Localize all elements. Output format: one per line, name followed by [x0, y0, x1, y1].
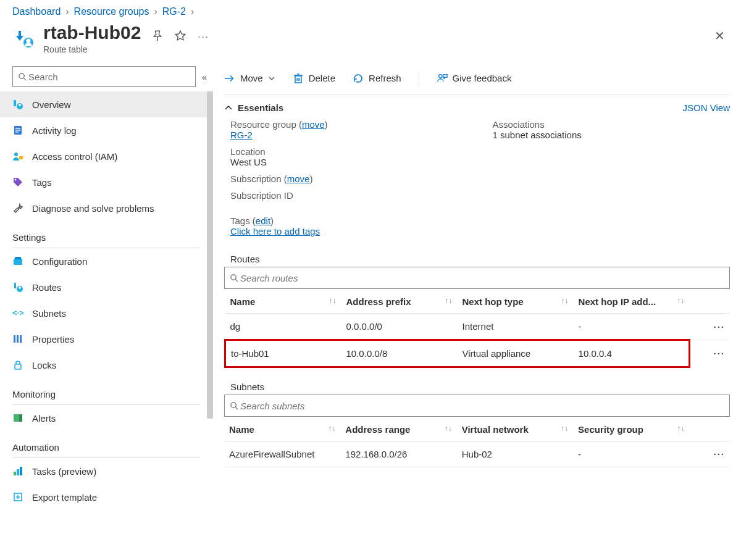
subscription-move-link[interactable]: move	[287, 173, 310, 184]
sidebar-search[interactable]	[12, 66, 196, 87]
sidebar-item-label: Properties	[32, 334, 74, 345]
sort-icon: ↑↓	[328, 424, 335, 433]
essentials-panel: Resource group (move) RG-2 Location West…	[224, 119, 730, 240]
col-hopip[interactable]: Next hop IP add...↑↓	[574, 290, 690, 314]
rg-move-link[interactable]: move	[302, 119, 325, 130]
pin-icon[interactable]	[152, 30, 163, 41]
more-icon[interactable]: ···	[198, 31, 209, 41]
table-row[interactable]: dg 0.0.0.0/0 Internet - ···	[225, 314, 731, 340]
arrow-right-icon	[224, 73, 235, 84]
routes-search[interactable]	[224, 267, 730, 289]
route-hoptype: Internet	[458, 314, 574, 340]
associations-label: Associations	[493, 119, 545, 130]
overview-icon	[12, 99, 23, 110]
add-tags-link[interactable]: Click here to add tags	[230, 226, 320, 236]
subnets-search[interactable]	[224, 395, 730, 417]
col-name[interactable]: Name↑↓	[224, 418, 340, 441]
svg-point-2	[19, 73, 24, 78]
sidebar-item-configuration[interactable]: Configuration	[0, 248, 213, 274]
breadcrumb-resource-groups[interactable]: Resource groups	[74, 6, 149, 17]
route-hopip: -	[574, 314, 690, 340]
sidebar-item-tags[interactable]: Tags	[0, 169, 213, 195]
lock-icon	[12, 359, 23, 370]
row-menu-button[interactable]: ···	[690, 314, 730, 340]
tags-edit-link[interactable]: edit	[256, 215, 270, 226]
delete-button[interactable]: Delete	[293, 73, 335, 84]
sidebar-item-diagnose[interactable]: Diagnose and solve problems	[0, 195, 213, 221]
col-hoptype[interactable]: Next hop type↑↓	[458, 290, 574, 314]
wrench-icon	[12, 203, 23, 214]
svg-point-13	[15, 179, 17, 181]
sort-icon: ↑↓	[445, 296, 453, 305]
sidebar-item-subnets[interactable]: <·> Subnets	[0, 300, 213, 326]
sidebar-item-label: Tags	[32, 177, 52, 188]
close-icon[interactable]: ✕	[714, 28, 725, 43]
subnets-search-input[interactable]	[239, 400, 724, 412]
chevron-right-icon: ›	[191, 6, 194, 17]
star-icon[interactable]	[174, 30, 186, 42]
breadcrumb-dashboard[interactable]: Dashboard	[12, 6, 61, 17]
sidebar-item-activity-log[interactable]: Activity log	[0, 117, 213, 143]
table-row[interactable]: AzureFirewallSubnet 192.168.0.0/26 Hub-0…	[224, 441, 730, 467]
sidebar-item-tasks[interactable]: Tasks (preview)	[0, 458, 213, 484]
feedback-button[interactable]: Give feedback	[437, 73, 512, 84]
routes-search-input[interactable]	[239, 272, 724, 284]
row-menu-button[interactable]: ···	[690, 340, 730, 367]
sidebar-item-locks[interactable]: Locks	[0, 352, 213, 378]
routes-table: Name↑↓ Address prefix↑↓ Next hop type↑↓ …	[224, 290, 730, 368]
rg-value-link[interactable]: RG-2	[230, 130, 253, 140]
row-menu-button[interactable]: ···	[689, 441, 730, 467]
sidebar-item-routes[interactable]: Routes	[0, 274, 213, 300]
svg-rect-27	[17, 469, 19, 475]
subnet-range: 192.168.0.0/26	[340, 441, 456, 467]
svg-rect-21	[17, 335, 19, 343]
routes-heading: Routes	[230, 254, 730, 264]
sidebar-heading-monitoring: Monitoring	[0, 378, 213, 402]
delete-label: Delete	[309, 73, 335, 83]
col-vnet[interactable]: Virtual network↑↓	[457, 418, 573, 441]
svg-point-39	[231, 274, 236, 279]
chevron-up-icon	[224, 104, 233, 112]
svg-rect-23	[15, 364, 21, 369]
sidebar-search-input[interactable]	[27, 71, 190, 83]
sidebar-item-properties[interactable]: Properties	[0, 326, 213, 352]
alerts-icon	[12, 412, 23, 424]
subnets-icon: <·>	[12, 307, 23, 319]
subscription-id-label: Subscription ID	[230, 190, 293, 201]
essentials-toggle[interactable]: Essentials	[224, 102, 283, 113]
table-row-highlighted[interactable]: to-Hub01 10.0.0.0/8 Virtual appliance 10…	[225, 340, 731, 367]
breadcrumb-rg2[interactable]: RG-2	[162, 6, 186, 17]
refresh-button[interactable]: Refresh	[353, 73, 401, 84]
svg-rect-22	[20, 335, 22, 343]
sidebar-item-overview[interactable]: Overview	[0, 91, 213, 117]
divider	[419, 71, 419, 86]
col-sg[interactable]: Security group↑↓	[573, 418, 689, 441]
route-prefix: 0.0.0.0/0	[341, 314, 458, 340]
svg-rect-26	[14, 472, 16, 475]
svg-point-18	[19, 286, 21, 289]
col-range[interactable]: Address range↑↓	[340, 418, 456, 441]
collapse-sidebar-icon[interactable]: «	[202, 72, 204, 82]
route-name: to-Hub01	[225, 340, 341, 367]
sidebar-item-alerts[interactable]: Alerts	[0, 405, 213, 431]
associations-value: 1 subnet associations	[493, 130, 582, 140]
page-title: rtab-Hub02	[43, 22, 141, 43]
move-button[interactable]: Move	[224, 73, 275, 84]
sidebar-item-export-template[interactable]: Export template	[0, 484, 213, 510]
json-view-link[interactable]: JSON View	[683, 102, 730, 113]
sidebar-item-label: Diagnose and solve problems	[32, 203, 154, 214]
search-icon	[18, 72, 27, 81]
sidebar-item-access-control[interactable]: Access control (IAM)	[0, 143, 213, 169]
breadcrumb: Dashboard › Resource groups › RG-2 ›	[0, 0, 741, 20]
svg-rect-9	[15, 130, 20, 131]
svg-rect-24	[14, 414, 19, 422]
subnet-name: AzureFirewallSubnet	[224, 441, 340, 467]
rg-label: Resource group (	[230, 119, 302, 130]
resource-type-label: Route table	[43, 44, 141, 54]
properties-icon	[12, 333, 23, 345]
col-name[interactable]: Name↑↓	[225, 290, 341, 314]
location-value: West US	[230, 157, 267, 167]
col-prefix[interactable]: Address prefix↑↓	[341, 290, 458, 314]
configuration-icon	[12, 256, 23, 267]
sidebar-item-label: Subnets	[32, 308, 66, 319]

==============================

** PROBLEM REQUIREMENTS **
Please copy out the entries above exactly as they appear, but skip their images.

** ANSWER TO THE PROBLEM **
Localize all elements. Output format: one per line, name followed by [x0, y0, x1, y1].
subscription-move-link[interactable]: move	[287, 173, 310, 184]
sidebar-search[interactable]	[12, 66, 196, 87]
sidebar-item-label: Properties	[32, 334, 74, 345]
sort-icon: ↑↓	[328, 424, 335, 433]
essentials-panel: Resource group (move) RG-2 Location West…	[224, 119, 730, 240]
col-hopip[interactable]: Next hop IP add...↑↓	[574, 290, 690, 314]
rg-move-link[interactable]: move	[302, 119, 325, 130]
pin-icon[interactable]	[152, 30, 163, 41]
more-icon[interactable]: ···	[198, 31, 209, 41]
table-row[interactable]: dg 0.0.0.0/0 Internet - ···	[225, 314, 731, 340]
arrow-right-icon	[224, 73, 235, 84]
routes-search[interactable]	[224, 267, 730, 289]
route-hoptype: Internet	[458, 314, 574, 340]
associations-label: Associations	[493, 119, 545, 130]
overview-icon	[12, 99, 23, 110]
add-tags-link[interactable]: Click here to add tags	[230, 226, 320, 236]
subnets-search[interactable]	[224, 395, 730, 417]
col-name[interactable]: Name↑↓	[224, 418, 340, 441]
svg-point-2	[19, 73, 24, 78]
sidebar-item-configuration[interactable]: Configuration	[0, 248, 213, 274]
breadcrumb-resource-groups[interactable]: Resource groups	[74, 6, 149, 17]
route-hopip: -	[574, 314, 690, 340]
sidebar-item-tags[interactable]: Tags	[0, 169, 213, 195]
lock-icon	[12, 359, 23, 370]
row-menu-button[interactable]: ···	[690, 314, 730, 340]
tags-edit-link[interactable]: edit	[256, 215, 270, 226]
delete-button[interactable]: Delete	[293, 73, 335, 84]
sidebar-item-diagnose[interactable]: Diagnose and solve problems	[0, 195, 213, 221]
col-hoptype[interactable]: Next hop type↑↓	[458, 290, 574, 314]
wrench-icon	[12, 203, 23, 214]
svg-point-13	[15, 179, 17, 181]
sort-icon: ↑↓	[445, 296, 453, 305]
sidebar-item-subnets[interactable]: <·> Subnets	[0, 300, 213, 326]
sidebar-item-label: Tags	[32, 177, 52, 188]
close-icon[interactable]: ✕	[714, 28, 725, 43]
subnets-search-input[interactable]	[239, 400, 724, 412]
chevron-right-icon: ›	[191, 6, 194, 17]
star-icon[interactable]	[174, 30, 186, 42]
breadcrumb-dashboard[interactable]: Dashboard	[12, 6, 61, 17]
sidebar-item-activity-log[interactable]: Activity log	[0, 117, 213, 143]
table-row[interactable]: AzureFirewallSubnet 192.168.0.0/26 Hub-0…	[224, 441, 730, 467]
sidebar-item-tasks[interactable]: Tasks (preview)	[0, 458, 213, 484]
feedback-button[interactable]: Give feedback	[437, 73, 512, 84]
routes-search-input[interactable]	[239, 272, 724, 284]
row-menu-button[interactable]: ···	[690, 340, 730, 367]
sidebar-item-locks[interactable]: Locks	[0, 352, 213, 378]
routes-table: Name↑↓ Address prefix↑↓ Next hop type↑↓ …	[224, 290, 730, 368]
rg-value-link[interactable]: RG-2	[230, 130, 253, 140]
row-menu-button[interactable]: ···	[689, 441, 730, 467]
sidebar-item-routes[interactable]: Routes	[0, 274, 213, 300]
svg-rect-27	[17, 469, 19, 475]
subnet-range: 192.168.0.0/26	[340, 441, 456, 467]
svg-rect-21	[17, 335, 19, 343]
routes-heading: Routes	[230, 254, 730, 264]
sidebar-heading-monitoring: Monitoring	[0, 378, 213, 402]
delete-label: Delete	[309, 73, 335, 83]
col-vnet[interactable]: Virtual network↑↓	[457, 418, 573, 441]
svg-point-39	[231, 274, 236, 279]
chevron-up-icon	[224, 104, 233, 112]
svg-rect-23	[15, 364, 21, 369]
sidebar-search-input[interactable]	[27, 71, 190, 83]
sidebar-item-properties[interactable]: Properties	[0, 326, 213, 352]
alerts-icon	[12, 412, 23, 424]
subnets-icon: <·>	[12, 307, 23, 319]
subscription-id-label: Subscription ID	[230, 190, 293, 201]
essentials-toggle[interactable]: Essentials	[224, 102, 283, 113]
table-row-highlighted[interactable]: to-Hub01 10.0.0.0/8 Virtual appliance 10…	[225, 340, 731, 367]
breadcrumb-rg2[interactable]: RG-2	[162, 6, 186, 17]
refresh-button[interactable]: Refresh	[353, 73, 401, 84]
svg-rect-22	[20, 335, 22, 343]
sidebar-item-overview[interactable]: Overview	[0, 91, 213, 117]
divider	[419, 71, 419, 86]
col-sg[interactable]: Security group↑↓	[573, 418, 689, 441]
route-prefix: 0.0.0.0/0	[341, 314, 458, 340]
svg-rect-26	[14, 472, 16, 475]
svg-point-18	[19, 286, 21, 289]
col-range[interactable]: Address range↑↓	[340, 418, 456, 441]
collapse-sidebar-icon[interactable]: «	[202, 72, 204, 82]
route-name: to-Hub01	[225, 340, 341, 367]
sidebar-item-alerts[interactable]: Alerts	[0, 405, 213, 431]
associations-value: 1 subnet associations	[493, 130, 582, 140]
page-title: rtab-Hub02	[43, 22, 141, 43]
move-button[interactable]: Move	[224, 73, 275, 84]
sidebar-item-export-template[interactable]: Export template	[0, 484, 213, 510]
json-view-link[interactable]: JSON View	[683, 102, 730, 113]
sidebar-item-label: Diagnose and solve problems	[32, 203, 154, 214]
search-icon	[18, 72, 27, 81]
sidebar-item-access-control[interactable]: Access control (IAM)	[0, 143, 213, 169]
breadcrumb: Dashboard › Resource groups › RG-2 ›	[0, 0, 741, 20]
svg-rect-9	[15, 130, 20, 131]
svg-rect-24	[14, 414, 19, 422]
subnet-name: AzureFirewallSubnet	[224, 441, 340, 467]
rg-label: Resource group (	[230, 119, 302, 130]
resource-type-label: Route table	[43, 44, 141, 54]
properties-icon	[12, 333, 23, 345]
col-name[interactable]: Name↑↓	[225, 290, 341, 314]
location-value: West US	[230, 157, 267, 167]
col-prefix[interactable]: Address prefix↑↓	[341, 290, 458, 314]
configuration-icon	[12, 256, 23, 267]
sidebar-item-label: Subnets	[32, 308, 66, 319]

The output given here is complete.